Under the terms of the Term Loan Facility, the Borrowers have immediately borrowed $105 million pursuant to a term loan (the “Initial Term Loan”) and may borrow up to an additional $25 million for a period of eighteen months after closing to fund additional permitted acquisitions (the “Delayed Draw Commitment”, and together with the Initial Term Loan, the “Term Loans”).
 
The Term Loans mature on October 10, 2023. Principal payments on the Term Loans are required on a quarterly basis, commencing with the quarter ending March 31, 2018, in the amount of 1% of the original principal amount of the outstanding Term Loans per annum. The Term Loan Facility also requires annual payments of up to 50% of Excess Cash Flow (as defined in the Term Loan Facility) depending upon the Company’s Total Leverage Ratio (as defined in the Term Loan Facility) for the applicable year. The Term Loan Facility also requires mandatory prepayments of the Term Loans in the event of certain asset dispositions, debt issuances, and casualty and condemnation events. The Term Loans may be prepaid at the option of the Borrowers at par in an amount up to $30 million. Additional prepayments are permitted after the first anniversary of the closing date subject to a prepayment premium of 3% in year two, 1% in year three and zero in year four and thereafter. 
 
Interest on the Term Loans is generally payable on the earlier of the last day of the interest period applicable to such Eurodollar rate loan and the last day of the Term Loan Facility, as applicable.

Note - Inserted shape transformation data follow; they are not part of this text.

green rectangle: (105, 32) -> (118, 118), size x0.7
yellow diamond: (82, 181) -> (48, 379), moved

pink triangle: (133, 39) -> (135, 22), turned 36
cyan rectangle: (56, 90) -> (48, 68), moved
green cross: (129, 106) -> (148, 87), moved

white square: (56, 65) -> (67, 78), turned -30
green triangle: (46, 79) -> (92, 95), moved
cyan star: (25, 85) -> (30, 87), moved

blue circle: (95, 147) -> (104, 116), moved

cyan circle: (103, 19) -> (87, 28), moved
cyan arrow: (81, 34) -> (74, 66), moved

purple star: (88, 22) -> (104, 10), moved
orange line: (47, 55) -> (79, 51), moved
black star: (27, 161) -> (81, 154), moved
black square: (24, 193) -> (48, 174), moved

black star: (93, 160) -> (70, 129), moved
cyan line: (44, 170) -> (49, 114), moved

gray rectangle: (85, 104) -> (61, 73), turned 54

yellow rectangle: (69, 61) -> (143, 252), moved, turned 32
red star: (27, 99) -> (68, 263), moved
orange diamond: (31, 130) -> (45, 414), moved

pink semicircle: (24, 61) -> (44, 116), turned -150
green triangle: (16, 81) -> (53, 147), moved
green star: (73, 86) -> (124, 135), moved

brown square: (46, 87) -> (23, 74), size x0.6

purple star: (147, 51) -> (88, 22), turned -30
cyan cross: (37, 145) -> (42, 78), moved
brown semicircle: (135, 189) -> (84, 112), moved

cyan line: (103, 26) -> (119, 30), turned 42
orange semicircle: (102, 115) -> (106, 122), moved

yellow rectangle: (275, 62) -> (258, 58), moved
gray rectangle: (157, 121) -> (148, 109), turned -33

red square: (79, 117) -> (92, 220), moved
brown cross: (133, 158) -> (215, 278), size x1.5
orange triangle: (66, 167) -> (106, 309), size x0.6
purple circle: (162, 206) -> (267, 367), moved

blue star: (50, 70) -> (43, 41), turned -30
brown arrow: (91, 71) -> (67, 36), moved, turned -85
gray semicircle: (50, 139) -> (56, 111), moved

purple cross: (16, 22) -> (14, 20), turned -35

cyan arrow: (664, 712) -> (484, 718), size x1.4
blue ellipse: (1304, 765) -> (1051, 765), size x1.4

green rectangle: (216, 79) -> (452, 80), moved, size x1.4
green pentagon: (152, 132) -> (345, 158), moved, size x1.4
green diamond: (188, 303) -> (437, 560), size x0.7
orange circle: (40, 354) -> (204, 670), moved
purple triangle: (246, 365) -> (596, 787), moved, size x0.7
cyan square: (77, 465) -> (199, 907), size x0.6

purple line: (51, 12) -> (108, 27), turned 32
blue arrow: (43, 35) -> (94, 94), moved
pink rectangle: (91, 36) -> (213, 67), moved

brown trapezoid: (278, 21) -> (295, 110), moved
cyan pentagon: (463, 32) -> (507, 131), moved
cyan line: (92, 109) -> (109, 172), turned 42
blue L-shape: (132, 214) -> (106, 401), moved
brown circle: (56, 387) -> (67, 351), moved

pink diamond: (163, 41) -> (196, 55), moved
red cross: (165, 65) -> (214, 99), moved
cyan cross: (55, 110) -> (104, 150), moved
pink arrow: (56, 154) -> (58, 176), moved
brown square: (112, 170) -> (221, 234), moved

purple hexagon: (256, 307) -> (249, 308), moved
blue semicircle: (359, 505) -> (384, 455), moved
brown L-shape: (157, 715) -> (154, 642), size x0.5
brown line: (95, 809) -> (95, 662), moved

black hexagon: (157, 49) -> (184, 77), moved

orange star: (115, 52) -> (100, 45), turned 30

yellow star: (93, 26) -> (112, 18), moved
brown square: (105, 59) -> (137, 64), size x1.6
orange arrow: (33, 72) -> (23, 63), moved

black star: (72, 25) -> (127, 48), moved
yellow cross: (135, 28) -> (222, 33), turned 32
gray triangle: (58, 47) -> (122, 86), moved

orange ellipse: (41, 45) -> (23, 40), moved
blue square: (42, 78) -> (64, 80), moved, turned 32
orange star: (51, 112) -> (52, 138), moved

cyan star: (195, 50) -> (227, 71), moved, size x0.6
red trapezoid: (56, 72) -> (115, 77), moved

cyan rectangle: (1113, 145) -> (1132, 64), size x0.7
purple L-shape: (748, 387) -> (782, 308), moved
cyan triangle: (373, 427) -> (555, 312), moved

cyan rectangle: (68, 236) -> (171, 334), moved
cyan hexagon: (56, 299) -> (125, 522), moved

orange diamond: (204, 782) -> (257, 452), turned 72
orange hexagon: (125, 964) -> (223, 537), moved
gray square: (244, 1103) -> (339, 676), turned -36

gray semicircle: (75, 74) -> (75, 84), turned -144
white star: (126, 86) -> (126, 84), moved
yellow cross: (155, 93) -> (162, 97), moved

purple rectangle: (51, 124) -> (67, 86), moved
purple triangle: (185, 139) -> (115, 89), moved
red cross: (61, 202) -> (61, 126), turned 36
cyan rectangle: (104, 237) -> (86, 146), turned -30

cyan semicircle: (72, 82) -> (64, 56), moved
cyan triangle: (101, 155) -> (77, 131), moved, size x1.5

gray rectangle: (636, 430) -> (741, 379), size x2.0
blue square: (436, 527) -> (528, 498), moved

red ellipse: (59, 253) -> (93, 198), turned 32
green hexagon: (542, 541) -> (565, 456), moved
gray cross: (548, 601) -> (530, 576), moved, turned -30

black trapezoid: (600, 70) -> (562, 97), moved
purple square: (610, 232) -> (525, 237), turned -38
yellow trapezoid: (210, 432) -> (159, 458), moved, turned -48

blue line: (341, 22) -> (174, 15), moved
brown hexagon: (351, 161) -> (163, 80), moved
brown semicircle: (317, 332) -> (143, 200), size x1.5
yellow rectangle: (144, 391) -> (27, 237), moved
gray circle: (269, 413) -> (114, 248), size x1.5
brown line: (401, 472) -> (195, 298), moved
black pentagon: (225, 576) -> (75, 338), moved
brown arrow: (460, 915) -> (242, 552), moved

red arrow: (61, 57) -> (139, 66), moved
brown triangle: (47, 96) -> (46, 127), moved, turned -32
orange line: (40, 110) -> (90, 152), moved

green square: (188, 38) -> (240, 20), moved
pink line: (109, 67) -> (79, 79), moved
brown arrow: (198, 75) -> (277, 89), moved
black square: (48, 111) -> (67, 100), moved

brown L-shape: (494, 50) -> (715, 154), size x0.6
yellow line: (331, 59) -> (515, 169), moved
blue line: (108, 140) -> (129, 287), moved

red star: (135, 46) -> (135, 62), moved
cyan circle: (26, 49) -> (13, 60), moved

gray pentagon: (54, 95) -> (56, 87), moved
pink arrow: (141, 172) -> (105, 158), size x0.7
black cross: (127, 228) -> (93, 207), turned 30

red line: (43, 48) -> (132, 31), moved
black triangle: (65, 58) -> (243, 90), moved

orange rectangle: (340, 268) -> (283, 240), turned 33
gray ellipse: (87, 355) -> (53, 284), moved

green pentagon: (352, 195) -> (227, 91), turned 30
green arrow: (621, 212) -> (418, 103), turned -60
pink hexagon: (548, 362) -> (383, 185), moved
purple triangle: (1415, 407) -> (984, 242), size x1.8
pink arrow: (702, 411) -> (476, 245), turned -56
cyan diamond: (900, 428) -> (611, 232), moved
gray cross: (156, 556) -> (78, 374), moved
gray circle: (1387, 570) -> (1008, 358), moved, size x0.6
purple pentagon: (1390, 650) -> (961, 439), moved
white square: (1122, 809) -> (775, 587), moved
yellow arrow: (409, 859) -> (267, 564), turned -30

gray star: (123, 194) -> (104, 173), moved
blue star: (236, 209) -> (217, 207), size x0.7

Interest is payable at the rate per annum of LIBOR plus 7.25%. The Borrowers have the option of paying 3.00% interest per annum in kind by adding such amount to the principal of the Term Loans during no more than five fiscal quarters during the term of the Term Loan Facility.
 
Borrowers and the Company granted to the Term Loan Agent, for the benefit of the Term Loan Lenders, a security interest in substantially all of their respective assets, including receivables, equipment, general intangibles (including intellectual property), inventory, subsidiary stock, real property, and certain other assets.
 
The Term Loan Facility contains a total leverage ratio covenant, tested quarterly. The Term Loan Facility also contains customary non-financial covenants relating to the Company and the Borrowers, including limitations on their ability to pay dividends on common stock or preferred stock, and also includes certain events of default, including payment defaults, breaches of representations and warranties, covenant defaults, cross-defaults to other obligations, events of bankruptcy and insolvency, certain ERISA events, judgments in excess of specified amounts, impairments to guarantees and a change of control.
 
In connection with the closing of the Term Loan Facility, the Company also entered into a Guaranty and Suretyship Agreement, dated as of October 10, 2017 (the “Term Loan Guarantee”), pursuant to which the Company affirmed its unconditional guarantee of the payment and performance of all obligations owing by Borrowers to Term Loan Agent, as agent for the benefit of the Term Loan Lenders.
 
The Term Loan Agent and the Agent have entered into an intercreditor agreement governing the relative priority of their security interests granted by the Borrowers and the Guarantor in the collateral, providing that the Agent shall have a first priority security interest in the accounts receivable, inventory, deposit accounts and certain other assets (the “Revolving Credit Priority Collateral”) and the Term Loan Agent shall have a first priority security interest in the equipment, real property, capital stock of subsidiaries and certain other assets (the “Term Loan Priority Collateral”).